◆ **EXERCISE**: The answer should be the exact lines from the line containing "O Coração de Davi para a" through the last line of the material below, with no pictures.

◆ **PROVIDED RECORDS**:

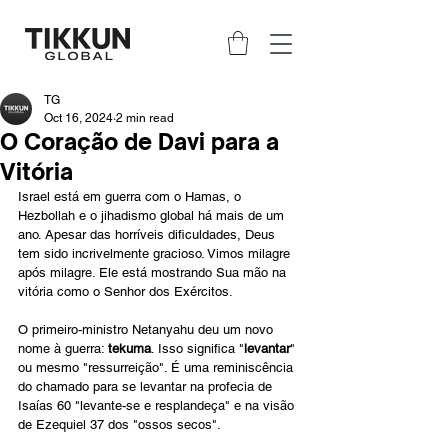
TG
Oct 16, 2024
2 min read
O Coração de Davi para a
Vitória
Israel está em guerra com o Hamas, o 
Hezbollah e o jihadismo global há mais de um 
ano. Apesar das horríveis dificuldades, Deus 
tem sido incrivelmente gracioso. Vimos milagre 
após milagre. Ele está mostrando Sua mão na 
vitória como o Senhor dos Exércitos.
O primeiro-ministro Netanyahu deu um novo 
nome à guerra: 
tekuma
. Isso significa "
levantar
" 
ou mesmo "ressurreição". É uma reminiscência 
do chamado para se levantar na profecia de 
Isaías 60 "levante-se e resplandeça" e na visão 
de Ezequiel 37 dos "ossos secos".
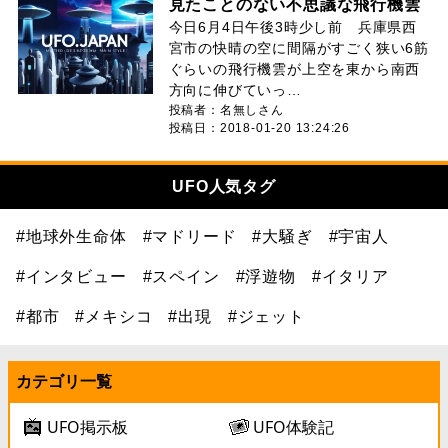
見たことのない不思議な飛行機雲
今日6月4日午後3時少し前 兵庫県西
宮市の快晴の空に間隔がすごく狭い6筋
ぐらいの飛行機雲が上空を東から南西
方向に伸びていっ…
投稿者：名無しさん
投稿日：2018-01-20 13:24:26
UFO人気タグ
#地球外生命体
#マドリード
#大騒ぎ
#宇宙人
#インタビュー
#スペイン
#浮遊物
#イタリア
#都市
#メキシコ
#出現
#ジェット
カテゴリ一覧
UFO掲示板
UFO体験記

◆ **SOLUTION**:
O Coração de Davi para a
Vitória
Israel está em guerra com o Hamas, o 
Hezbollah e o jihadismo global há mais de um 
ano. Apesar das horríveis dificuldades, Deus 
tem sido incrivelmente gracioso. Vimos milagre 
após milagre. Ele está mostrando Sua mão na 
vitória como o Senhor dos Exércitos.
O primeiro-ministro Netanyahu deu um novo 
nome à guerra: 
tekuma
. Isso significa "
levantar
" 
ou mesmo "ressurreição". É uma reminiscência 
do chamado para se levantar na profecia de 
Isaías 60 "levante-se e resplandeça" e na visão 
de Ezequiel 37 dos "ossos secos".
見たことのない不思議な飛行機雲
今日6月4日午後3時少し前 兵庫県西
宮市の快晴の空に間隔がすごく狭い6筋
ぐらいの飛行機雲が上空を東から南西
方向に伸びていっ…
投稿者：名無しさん
投稿日：2018-01-20 13:24:26
UFO人気タグ
#地球外生命体
#マドリード
#大騒ぎ
#宇宙人
#インタビュー
#スペイン
#浮遊物
#イタリア
#都市
#メキシコ
#出現
#ジェット
カテゴリ一覧
UFO掲示板
UFO体験記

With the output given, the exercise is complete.